The STM32L4 series of chips can be configured so that analog reading is done fast or slow depending on how much precision you want, they can also be configured to trigger reads from a timer and the output can be stuffed into a DMA channel and written to memory. (When I say analogRead, don’t literally mean calling the Arduino analogRead function, since that would block the main CPU while the analog conversion is happening.)
However, I wasn’t planning to use the proffieboard cpu for all this. I’m thinking that a small external cpu would do the work. I just don’t know if they have similar capabilities or not.
I see two potential problems with using an I2S input device though:
I2S uses 3 pins, and can’t be shared with other functions. Proffieboards don’t really have a lot of extra pins.
The proffieboard CPU would need to analyze the audio, which could be somewhat cpu-intensive. It would be nice to offload that part to a sub-board.

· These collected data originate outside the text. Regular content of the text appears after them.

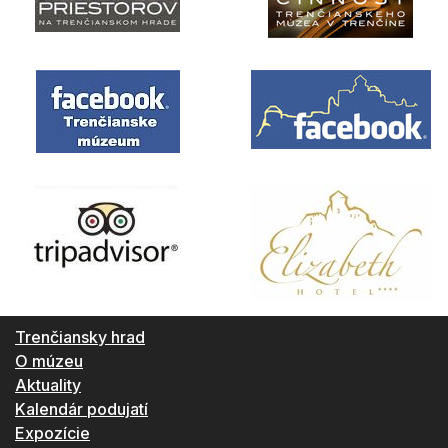
Trenčiansky hrad
O múzeu
Aktuality
Kalendár podujatí
Expozície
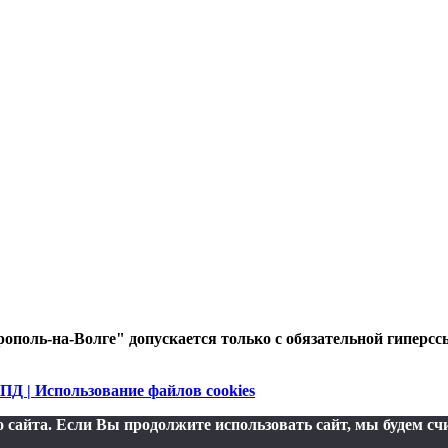
ополь-на-Волге" допускается только с обязательной гиперсс
ПД | Использование файлов cookies
сайта. Если Вы продолжите использовать сайт, мы будем счи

Good points. Perhaps an I2S input unit and a small external CPU would be the way to go. My main issue is that sound input boards have much better ADCs than what you generally find on Arduino/Raspberry/etc analog inputs, and very tightly controlled sample rates. They generally have two input channels as well, which could be useful. But first I need to wire up some tests with my oscilloscope to determine which sensor to use. The ideal would be a $1 piezo buzzer membrane which is easily found as scrap, or a $1 microphone if it can be sealed off from picking up too much ambient sound.